Faire vivre le milieu brassicole
« En travaillant de cette manière, je ne pense pas perdre pas mon âme, poursuit Alexandre Dumont de Chassart. Je veux toujours faire une belle bière pour mes clients et montrer que dans ce domaine, il y a une infinité de recettes. Ce qui m’intéresse, c’est de faire vivre le milieu, d’explorer tous les goûts. Cela permet aussi de ne pas s’endormir sur les mêmes formules. Grâce aux rencontres, nous bénéficions de nouvelles idées. A l’heure actuelle, la brasserie produit 3.000 hectolitres par an, alors que voici 4 ans et demi, nous n’en étions qu’à 180… Je suis occupé à rénover une maison proche de la Grand-Place de Bruxelles, rue de la Fourche. Ce sera une « tap house » (débit de boisson, ndlr) pour notre brasserie. En 2020, nous pourrons nous amuser à créer de nouveaux produits conventionnels ou décalés et, pourquoi pas, mettre des bières de nos clients à l’honneur si cela en vaut la peine. D’autres bars suivront peut-être... ».
Une gamme de 4 bières
-La IV Saison est la première bière, lancée en 2006. Blonde non filtrée, non pasteurisée et refermentée en bouteille, elle est élaborée à partir des quatre ingrédients de base (eau, malt, houblon, levure) avec quatre houblons différents. « La IV Saison a été élue coup de cœur du label La Bière des Femmes et associée à un album rock du groupe namurois « The Banging Souls » pour son titre « Seeds » avec BJ Scott, la coach de The Voice Belgique. Un honneur ! »
-La V Sens est apparue peu de temps après. La complexité est exprimée grâce aux trois malts différents : Caramel, Munich, Pils. C’est une bière naturelle ambrée, 100% malt d’orge, non filtrée, non pasteurisée et refermentée en bouteille. « Le fromager « A table », à Hannut, affine/lave un de ses fromages à la V Cense. »
-La IV Wheat est née juste après la V Sens.
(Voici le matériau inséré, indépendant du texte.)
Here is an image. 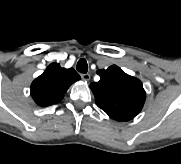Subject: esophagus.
<instances>
[{
  "label": "esophagus",
  "instance_id": "1",
  "mask_svg": "<svg viewBox=\"0 0 181 164\" xmlns=\"http://www.w3.org/2000/svg\"><path fill=\"white\" fill-rule=\"evenodd\" d=\"M81 78L84 81H89L90 80V74L86 73V74H81Z\"/></svg>",
  "mask_w": 181,
  "mask_h": 164
}]
</instances>
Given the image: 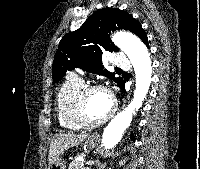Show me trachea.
<instances>
[{"mask_svg":"<svg viewBox=\"0 0 200 169\" xmlns=\"http://www.w3.org/2000/svg\"><path fill=\"white\" fill-rule=\"evenodd\" d=\"M116 70H121L120 68H117Z\"/></svg>","mask_w":200,"mask_h":169,"instance_id":"3493384b","label":"trachea"}]
</instances>
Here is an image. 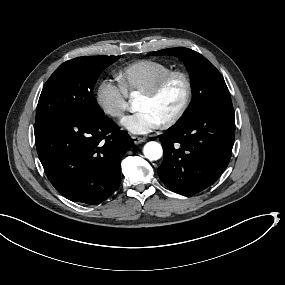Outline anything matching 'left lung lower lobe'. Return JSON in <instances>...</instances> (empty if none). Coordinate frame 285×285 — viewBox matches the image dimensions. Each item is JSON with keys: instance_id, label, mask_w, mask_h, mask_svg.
<instances>
[{"instance_id": "1", "label": "left lung lower lobe", "mask_w": 285, "mask_h": 285, "mask_svg": "<svg viewBox=\"0 0 285 285\" xmlns=\"http://www.w3.org/2000/svg\"><path fill=\"white\" fill-rule=\"evenodd\" d=\"M234 137L233 109H208L177 122L159 135L164 151L158 168L161 181L183 195L206 189L228 166Z\"/></svg>"}]
</instances>
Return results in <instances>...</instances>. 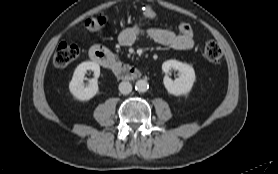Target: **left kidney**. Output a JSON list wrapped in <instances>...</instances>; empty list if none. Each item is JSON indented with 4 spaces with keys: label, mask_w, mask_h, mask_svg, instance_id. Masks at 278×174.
I'll list each match as a JSON object with an SVG mask.
<instances>
[{
    "label": "left kidney",
    "mask_w": 278,
    "mask_h": 174,
    "mask_svg": "<svg viewBox=\"0 0 278 174\" xmlns=\"http://www.w3.org/2000/svg\"><path fill=\"white\" fill-rule=\"evenodd\" d=\"M171 69L178 70L180 76L175 80L166 75L163 79L166 90L175 96L185 95L189 93L196 80L193 67L189 64L179 62L177 60H167L162 64V70L168 74Z\"/></svg>",
    "instance_id": "obj_1"
}]
</instances>
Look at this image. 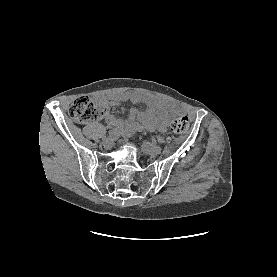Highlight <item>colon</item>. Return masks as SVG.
<instances>
[{"label": "colon", "mask_w": 277, "mask_h": 277, "mask_svg": "<svg viewBox=\"0 0 277 277\" xmlns=\"http://www.w3.org/2000/svg\"><path fill=\"white\" fill-rule=\"evenodd\" d=\"M107 108L101 104H96L89 98L81 96L75 99L70 108V117L77 122H88L101 119L106 116ZM190 125L187 116H180L174 119L171 123V131L175 134L185 133Z\"/></svg>", "instance_id": "1"}]
</instances>
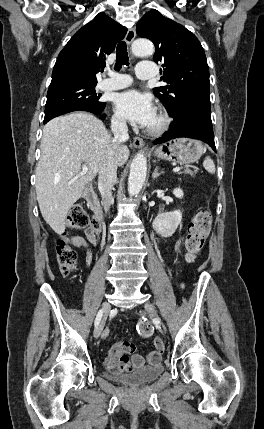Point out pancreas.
<instances>
[{"mask_svg": "<svg viewBox=\"0 0 264 429\" xmlns=\"http://www.w3.org/2000/svg\"><path fill=\"white\" fill-rule=\"evenodd\" d=\"M196 172H197V170L192 171V170H190L188 167H186V168H185V170H184V173H185V174H189V175H190V176H192V177H194V176H195Z\"/></svg>", "mask_w": 264, "mask_h": 429, "instance_id": "pancreas-1", "label": "pancreas"}]
</instances>
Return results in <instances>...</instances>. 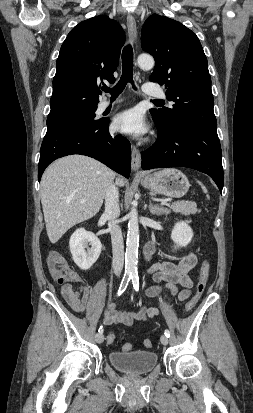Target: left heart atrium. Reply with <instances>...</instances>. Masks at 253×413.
I'll return each mask as SVG.
<instances>
[{
    "label": "left heart atrium",
    "instance_id": "left-heart-atrium-1",
    "mask_svg": "<svg viewBox=\"0 0 253 413\" xmlns=\"http://www.w3.org/2000/svg\"><path fill=\"white\" fill-rule=\"evenodd\" d=\"M112 127L116 132L134 137H141L148 132V124L139 108H131L118 113L114 117Z\"/></svg>",
    "mask_w": 253,
    "mask_h": 413
}]
</instances>
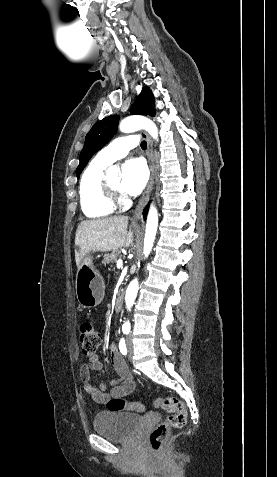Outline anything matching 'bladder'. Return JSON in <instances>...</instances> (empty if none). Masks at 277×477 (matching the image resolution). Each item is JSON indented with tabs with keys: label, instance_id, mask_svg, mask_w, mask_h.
<instances>
[{
	"label": "bladder",
	"instance_id": "31cf9c89",
	"mask_svg": "<svg viewBox=\"0 0 277 477\" xmlns=\"http://www.w3.org/2000/svg\"><path fill=\"white\" fill-rule=\"evenodd\" d=\"M141 421L135 413L106 411L94 418L93 427L96 433L109 440L125 441L137 433Z\"/></svg>",
	"mask_w": 277,
	"mask_h": 477
}]
</instances>
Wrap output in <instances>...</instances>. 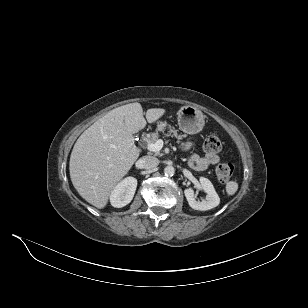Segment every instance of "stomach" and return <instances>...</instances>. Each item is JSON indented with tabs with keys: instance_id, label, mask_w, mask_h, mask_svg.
I'll use <instances>...</instances> for the list:
<instances>
[{
	"instance_id": "obj_1",
	"label": "stomach",
	"mask_w": 308,
	"mask_h": 308,
	"mask_svg": "<svg viewBox=\"0 0 308 308\" xmlns=\"http://www.w3.org/2000/svg\"><path fill=\"white\" fill-rule=\"evenodd\" d=\"M179 129L187 134L200 132L205 124L203 113L193 106H183L178 111Z\"/></svg>"
}]
</instances>
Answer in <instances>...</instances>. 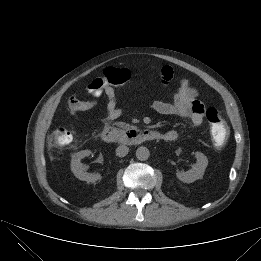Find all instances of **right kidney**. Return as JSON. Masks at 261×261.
<instances>
[{
    "label": "right kidney",
    "instance_id": "ca27d5eb",
    "mask_svg": "<svg viewBox=\"0 0 261 261\" xmlns=\"http://www.w3.org/2000/svg\"><path fill=\"white\" fill-rule=\"evenodd\" d=\"M90 154V150H82L75 153L71 159V170L75 177H77L79 180L94 183L97 180L101 179V175L96 173L90 174L85 172V168L81 163V160L84 157L89 156Z\"/></svg>",
    "mask_w": 261,
    "mask_h": 261
}]
</instances>
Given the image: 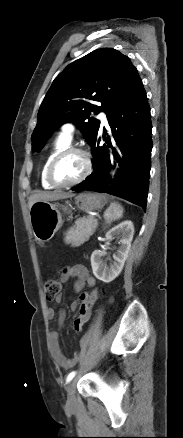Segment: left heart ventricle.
Segmentation results:
<instances>
[{
  "label": "left heart ventricle",
  "mask_w": 183,
  "mask_h": 438,
  "mask_svg": "<svg viewBox=\"0 0 183 438\" xmlns=\"http://www.w3.org/2000/svg\"><path fill=\"white\" fill-rule=\"evenodd\" d=\"M84 168V159L73 153L61 158L53 171V178L58 183H69L78 178Z\"/></svg>",
  "instance_id": "1"
}]
</instances>
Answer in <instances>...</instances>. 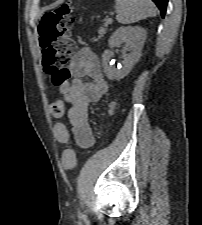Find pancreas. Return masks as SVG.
<instances>
[{"label":"pancreas","instance_id":"1","mask_svg":"<svg viewBox=\"0 0 202 225\" xmlns=\"http://www.w3.org/2000/svg\"><path fill=\"white\" fill-rule=\"evenodd\" d=\"M109 25V23L107 22V20H105V23H104V27H107ZM98 34H99V37L103 36L105 34V29L104 28H99L98 29Z\"/></svg>","mask_w":202,"mask_h":225}]
</instances>
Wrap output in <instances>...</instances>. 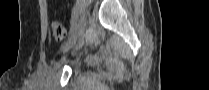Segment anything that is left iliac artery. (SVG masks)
I'll list each match as a JSON object with an SVG mask.
<instances>
[{
    "mask_svg": "<svg viewBox=\"0 0 209 90\" xmlns=\"http://www.w3.org/2000/svg\"><path fill=\"white\" fill-rule=\"evenodd\" d=\"M82 4H83V1H78L76 5H74V9H73L74 14L72 15V21H71V26H70L68 35H71V32L73 31V29H76L77 19H79L82 16V13H81Z\"/></svg>",
    "mask_w": 209,
    "mask_h": 90,
    "instance_id": "obj_1",
    "label": "left iliac artery"
}]
</instances>
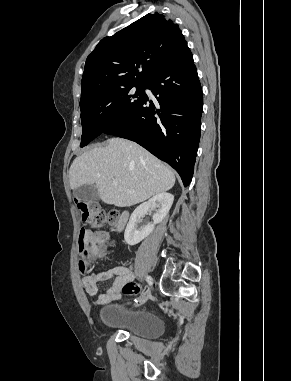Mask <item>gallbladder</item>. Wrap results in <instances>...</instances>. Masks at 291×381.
I'll return each mask as SVG.
<instances>
[{"label":"gallbladder","mask_w":291,"mask_h":381,"mask_svg":"<svg viewBox=\"0 0 291 381\" xmlns=\"http://www.w3.org/2000/svg\"><path fill=\"white\" fill-rule=\"evenodd\" d=\"M75 198L81 201H95L99 199V193L95 185H83L73 191Z\"/></svg>","instance_id":"obj_1"}]
</instances>
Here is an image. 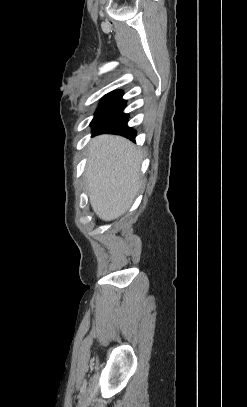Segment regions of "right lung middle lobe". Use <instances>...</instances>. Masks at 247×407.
I'll return each mask as SVG.
<instances>
[{"label": "right lung middle lobe", "instance_id": "dd1d6c3e", "mask_svg": "<svg viewBox=\"0 0 247 407\" xmlns=\"http://www.w3.org/2000/svg\"><path fill=\"white\" fill-rule=\"evenodd\" d=\"M122 95L121 91H113L104 96L91 122L93 130L108 116L125 105L126 101L122 99Z\"/></svg>", "mask_w": 247, "mask_h": 407}]
</instances>
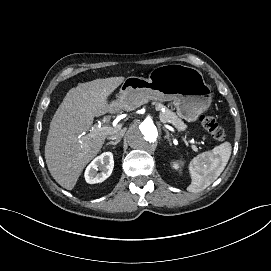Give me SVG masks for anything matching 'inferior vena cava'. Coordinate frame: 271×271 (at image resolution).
Returning a JSON list of instances; mask_svg holds the SVG:
<instances>
[{
	"instance_id": "602c4592",
	"label": "inferior vena cava",
	"mask_w": 271,
	"mask_h": 271,
	"mask_svg": "<svg viewBox=\"0 0 271 271\" xmlns=\"http://www.w3.org/2000/svg\"><path fill=\"white\" fill-rule=\"evenodd\" d=\"M124 134V130H120V131H114L113 133H110L108 136H107V139L109 140H115V142H119L121 137L123 136Z\"/></svg>"
}]
</instances>
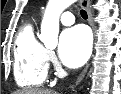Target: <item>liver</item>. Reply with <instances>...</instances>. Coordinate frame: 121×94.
Masks as SVG:
<instances>
[{"mask_svg": "<svg viewBox=\"0 0 121 94\" xmlns=\"http://www.w3.org/2000/svg\"><path fill=\"white\" fill-rule=\"evenodd\" d=\"M15 94H58L56 91L47 89H25L17 91Z\"/></svg>", "mask_w": 121, "mask_h": 94, "instance_id": "1", "label": "liver"}]
</instances>
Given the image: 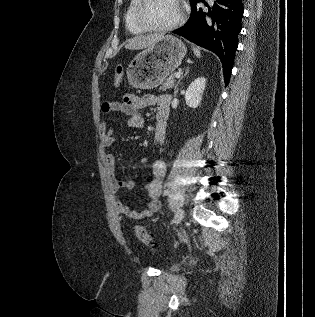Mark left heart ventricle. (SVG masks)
<instances>
[{
  "label": "left heart ventricle",
  "instance_id": "left-heart-ventricle-1",
  "mask_svg": "<svg viewBox=\"0 0 315 317\" xmlns=\"http://www.w3.org/2000/svg\"><path fill=\"white\" fill-rule=\"evenodd\" d=\"M179 15V0H149L143 10L144 20L155 26L171 24Z\"/></svg>",
  "mask_w": 315,
  "mask_h": 317
}]
</instances>
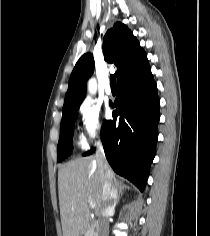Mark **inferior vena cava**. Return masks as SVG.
<instances>
[{
    "mask_svg": "<svg viewBox=\"0 0 210 236\" xmlns=\"http://www.w3.org/2000/svg\"><path fill=\"white\" fill-rule=\"evenodd\" d=\"M96 162L102 173L103 192L102 206L99 216V236H108L109 222L108 217L113 215L117 200V188L112 183V174L110 172L102 144L99 142L96 151Z\"/></svg>",
    "mask_w": 210,
    "mask_h": 236,
    "instance_id": "obj_1",
    "label": "inferior vena cava"
}]
</instances>
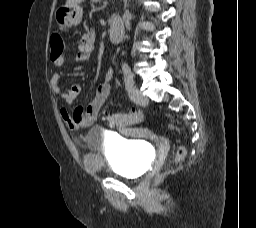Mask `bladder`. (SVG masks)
Wrapping results in <instances>:
<instances>
[{"instance_id": "obj_1", "label": "bladder", "mask_w": 256, "mask_h": 228, "mask_svg": "<svg viewBox=\"0 0 256 228\" xmlns=\"http://www.w3.org/2000/svg\"><path fill=\"white\" fill-rule=\"evenodd\" d=\"M89 152L85 164L96 172L137 178L147 169L149 155L138 141L105 135L99 128L91 129L86 140ZM104 148V152L100 148Z\"/></svg>"}]
</instances>
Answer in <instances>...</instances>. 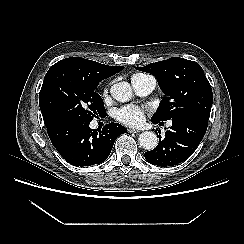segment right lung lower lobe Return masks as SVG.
Returning a JSON list of instances; mask_svg holds the SVG:
<instances>
[{"label":"right lung lower lobe","instance_id":"obj_1","mask_svg":"<svg viewBox=\"0 0 244 244\" xmlns=\"http://www.w3.org/2000/svg\"><path fill=\"white\" fill-rule=\"evenodd\" d=\"M90 122L72 120L47 127L49 138L70 164L83 167L100 164L105 161L116 138L127 132L118 124H106L102 130L91 129Z\"/></svg>","mask_w":244,"mask_h":244}]
</instances>
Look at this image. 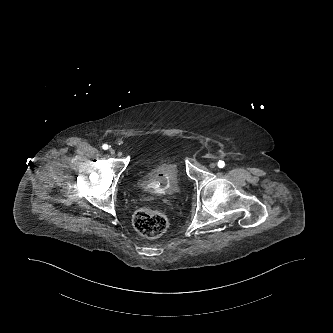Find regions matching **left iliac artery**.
I'll return each instance as SVG.
<instances>
[{
  "instance_id": "obj_1",
  "label": "left iliac artery",
  "mask_w": 333,
  "mask_h": 333,
  "mask_svg": "<svg viewBox=\"0 0 333 333\" xmlns=\"http://www.w3.org/2000/svg\"><path fill=\"white\" fill-rule=\"evenodd\" d=\"M217 165H218L219 168H223L225 166V162L222 161V160H219Z\"/></svg>"
}]
</instances>
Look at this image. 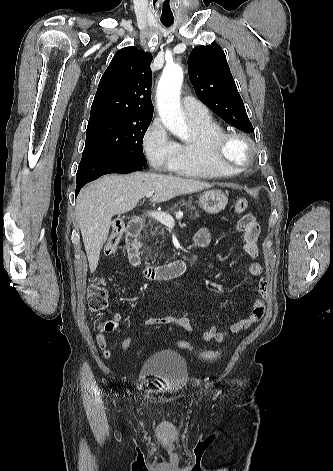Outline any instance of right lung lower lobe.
<instances>
[{"label":"right lung lower lobe","mask_w":333,"mask_h":471,"mask_svg":"<svg viewBox=\"0 0 333 471\" xmlns=\"http://www.w3.org/2000/svg\"><path fill=\"white\" fill-rule=\"evenodd\" d=\"M142 169L143 167L141 164L108 158L81 160L76 175L77 187L75 196L78 195L79 191L86 183L93 181L102 175L109 173L125 174L140 171Z\"/></svg>","instance_id":"obj_1"}]
</instances>
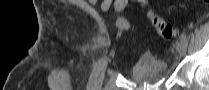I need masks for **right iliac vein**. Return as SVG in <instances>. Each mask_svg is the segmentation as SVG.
Segmentation results:
<instances>
[{
    "label": "right iliac vein",
    "instance_id": "obj_1",
    "mask_svg": "<svg viewBox=\"0 0 209 90\" xmlns=\"http://www.w3.org/2000/svg\"><path fill=\"white\" fill-rule=\"evenodd\" d=\"M106 66H107V63L104 62L102 67H101V74H100V76L98 78V81L96 83L95 90H100V88H101L102 76H103V73H104V70H105Z\"/></svg>",
    "mask_w": 209,
    "mask_h": 90
}]
</instances>
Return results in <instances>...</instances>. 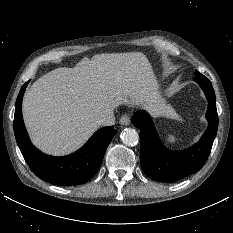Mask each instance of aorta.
Wrapping results in <instances>:
<instances>
[{
	"label": "aorta",
	"mask_w": 233,
	"mask_h": 233,
	"mask_svg": "<svg viewBox=\"0 0 233 233\" xmlns=\"http://www.w3.org/2000/svg\"><path fill=\"white\" fill-rule=\"evenodd\" d=\"M122 142L127 146H134L139 141V134L135 129L126 128L120 135Z\"/></svg>",
	"instance_id": "aorta-1"
}]
</instances>
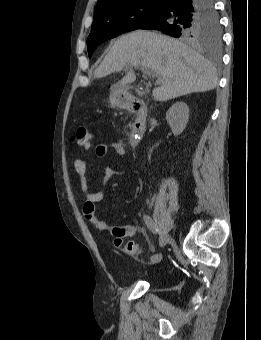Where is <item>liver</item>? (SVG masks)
Masks as SVG:
<instances>
[{"instance_id": "1", "label": "liver", "mask_w": 261, "mask_h": 340, "mask_svg": "<svg viewBox=\"0 0 261 340\" xmlns=\"http://www.w3.org/2000/svg\"><path fill=\"white\" fill-rule=\"evenodd\" d=\"M146 66L159 78L153 89L156 101L205 92L217 86L214 66L181 41L150 31H134L118 38L94 73L95 78L125 70L126 75L114 85L124 89L135 81L133 67Z\"/></svg>"}]
</instances>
C’est une bière de froment, une base blanche mais sans épices. Cette bière naturelle, mélange de malt de froment et d’orge est non filtrée, non pasteurisée et refermentée en bouteille. Elle offre une grande fraîcheur en bouche, combinée à l’arôme des houblons utilisés.
-La III Gravity, pour ne pas dire « triple », est née suite à une commande aux Etats-Unis. Elle est beaucoup plus riche (en alcool, en houblon…).